> [Assignment]: Pictures aside, the output must consist of the lines from the one containing "Woche der Medienkompetenz gesprochen." through the end of the data, reproduced exactly.

═════ Exercise data ═════

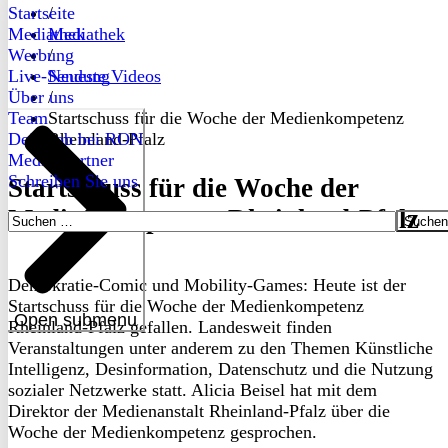
Startseite
/
Mediathek
Mediathek
Werbung
/
Live-Sendung
Neueste Videos
Über uns
/
Team
Startschuss für die Woche der Medienkompetenz
Dein Job bei RON
Rheinland-Pfalz
Medienpartner
Schreiben Sie uns
Startschuss für die Woche der
Medienkompetenz Rheinland-Pfalz
Suchen
nach:
Demokratie-Comic und Mobility-Games: Heute ist der
Startschuss für die Woche der Medienkompetenz
Open submenu
Rheinland-Pfalz gefallen. Landesweit finden
Veranstaltungen unter anderem zu den Themen Künstliche
Intelligenz, Desinformation, Datenschutz und die Nutzung
sozialer Netzwerke statt. Alicia Beisel hat mit dem
Direktor der Medienanstalt Rheinland-Pfalz über die
Woche der Medienkompetenz gesprochen.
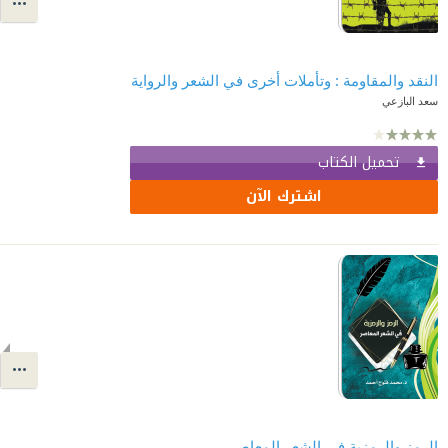
النقد والمقاومة : وتأملات أخرى في الشعر والرواية
سعد البازعي
تحميل الكتاب
اشترك الآن
الرمز والرمزية في الشعر المعاصر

═════

> [Result for this exercise]:
Woche der Medienkompetenz gesprochen.
النقد والمقاومة : وتأملات أخرى في الشعر والرواية
سعد البازعي
تحميل الكتاب
اشترك الآن
الرمز والرمزية في الشعر المعاصر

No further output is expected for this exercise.